Speaker B:In your role as a mother, you shared about overcorrecting in some cases.
I wonder how stringent and disciplined if you were those things about communication with your child, because as you said, that is at the root of really what we're talking about here. And in some families, with generations and all the rest of it, the Internet, social media, et cetera, et cetera, communication is very different.
And so how did you go about prioritizing communication as a mom?
Speaker A:Communication has always been at the core of my relationship with my child. And I think along with that, a mutual respect. And so I had shared with you before we started recording that I. My.
I have an understanding with my child where I don't share anything personal about their demographic other than that I have a Teenager, because that's what they've asked of me. They don't want to be an example in my work. They don't want me to share pictures of them on my social media.
And so I have always respected that you are an autonomous human being. Even if you're an 8 year old, you are still a person and I will respect your boundaries.
And I think that has gone a long way in us being able to communicate with each other because it doesn't feel one sided, it doesn't feel oppressive or like there's a dominant side. Of course I'm the parent and I make the decisions and we have boundaries at home.
But there's a lot of space and respect for my child's needs, thoughts and opinions as their own human being. So I think at the core that's what has helped us to have such a good relationship.
Speaker B:Is there a particular example, Katie, of a family, a child that you helped, who came in with on fire and who, you know, you helped and saw this massive transition with respect to that individual or their family as well?
Speaker A:Yeah. So I can share generally that one of my favorite success stories have, or I would say a collection of.

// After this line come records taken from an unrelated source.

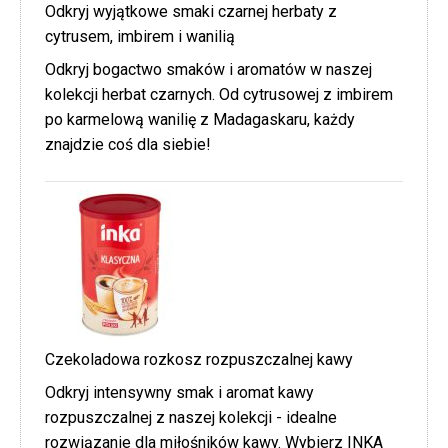
Odkryj wyjątkowe smaki czarnej herbaty z
cytrusem, imbirem i wanilią
Odkryj bogactwo smaków i aromatów w naszej
kolekcji herbat czarnych. Od cytrusowej z imbirem
po karmelową wanilię z Madagaskaru, każdy
znajdzie coś dla siebie!
Czekoladowa rozkosz rozpuszczalnej kawy
Odkryj intensywny smak i aromat kawy
rozpuszczalnej z naszej kolekcji - idealne
rozwiązanie dla miłośników kawy. Wybierz INKA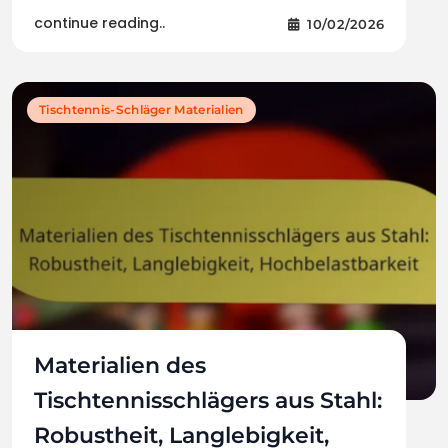
continue reading..
10/02/2026
Tischtennis-Schläger Materialien
Materialien des
Tischtennisschlägers aus Stahl:
Robustheit, Langlebigkeit,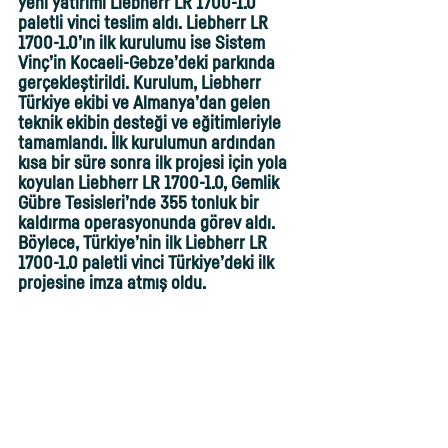
yeni yatırımı Liebherr LR 1700-1.0 
paletli vinci teslim aldı. Liebherr LR 
1700-1.0’ın ilk kurulumu ise Sistem 
Vinç’in Kocaeli-Gebze’deki parkında 
gerçekleştirildi. Kurulum, Liebherr 
Türkiye ekibi ve Almanya’dan gelen 
teknik ekibin desteği ve eğitimleriyle 
tamamlandı. İlk kurulumun ardından 
kısa bir süre sonra ilk projesi için yola 
koyulan Liebherr LR 1700-1.0, Gemlik 
Gübre Tesisleri’nde 355 tonluk bir 
kaldırma operasyonunda görev aldı. 
Böylece, Türkiye’nin ilk Liebherr LR 
1700-1.0 paletli vinci Türkiye’deki ilk 
projesine imza atmış oldu. 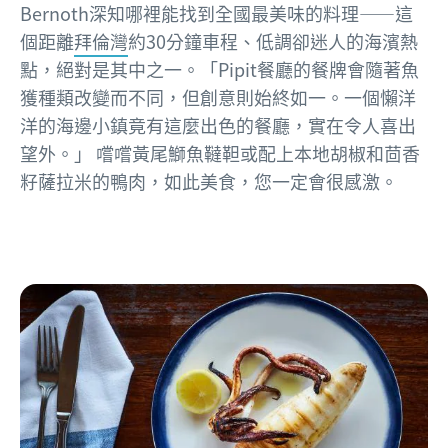
Bernoth深知哪裡能找到全國最美味的料理——這
個距離
拜倫灣
約30分鐘車程、低調卻迷人的海濱熱
點，絕對是其中之一。「Pipit餐廳的餐牌會隨著魚
獲種類改變而不同，但創意則始終如一。一個懶洋
洋的海邊小鎮竟有這麼出色的餐廳，實在令人喜出
望外。」 嚐嚐黃尾鰤魚韃靼或配上本地胡椒和茴香
籽薩拉米的鴨肉，如此美食，您一定會很感激。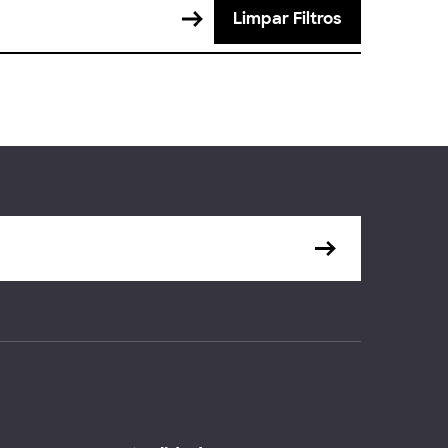
Limpar Filtros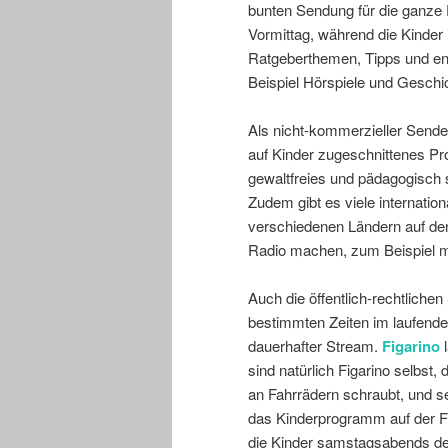
bunten Sendung für die ganze 
Vormittag, während die Kinder i
Ratgeberthemen, Tipps und e
Beispiel Hörspiele und Gesch
Als nicht-kommerzieller Sende
auf Kinder zugeschnittenes Pr
gewaltfreies und pädagogisch s
Zudem gibt es viele internatio
verschiedenen Ländern auf de
Radio machen, zum Beispiel mi
Auch die öffentlich-rechtliche
bestimmten Zeiten im laufend
dauerhafter Stream.
Figarino
sind natürlich Figarino selbst
an Fahrrädern schraubt, und se
das Kinderprogramm auf der 
die Kinder samstagsabends de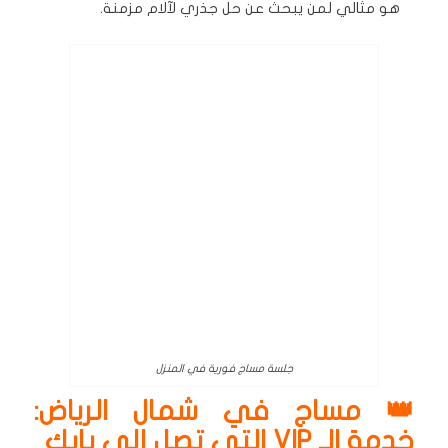
هو مثالي لمن يبحث عن حل جذري لآلام مزمنة.
جلسة مساج فورية في المنزل
👑 مساج في شمال الرياض:
خدمة الـ VIP التي تصل إلى بابك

But how I share it is the teenager that came in and parent was sure that they weren't gonna make it at home. I think, you know, sophomore, junior year, I'm sending them to a residential treatment center. I don't think they're gonna make it to college.
Our relationship is in the trash. It will never. Both parent and teen came into our center. They went through our parent and teen programming and it repaired the relationship.
They had harmony at home for the rest of high school and the child went to college. And it was one of our success stories of getting those emails of like thank you.
We're in a different place because of the program that we went through. So that's standard for the kind of work that we see at our center.
Speaker B:And what's the core of that parent child program? If you were going to sort of drill it down to what is the root of that success, what is that?
Speaker A:It is. So our program is based in a therapy called dialectical behavior therapy. And the root of that is number one, that validation piece.
Validation before change.
The change looks like awareness of my emotions, strategies to regulate my emotions and then strategies to communicate my emotions, get my needs met and improve the relationship. That's a very stripped down version, but that's what the program looks like that they go through. It's a 24 week program at our center.
Speaker B:If there is one thing that you would like parents to take away or readers of you're on Fire. What would that be?
Speaker A:I would say that it's so important to keep trying and that it's hard because it takes a long time for change to happen.
But I like to remind parents that the work that you're doing now is not just about getting your teen to college, but about paving the way for a relationship where they come back after college and they want a relationship with you.
Speaker B:Lots of wonderful advice and food for thought. Katie K. May, licensed professional counselor and author of youf're on Fire. Really appreciate your time and your perspective today. Thank you.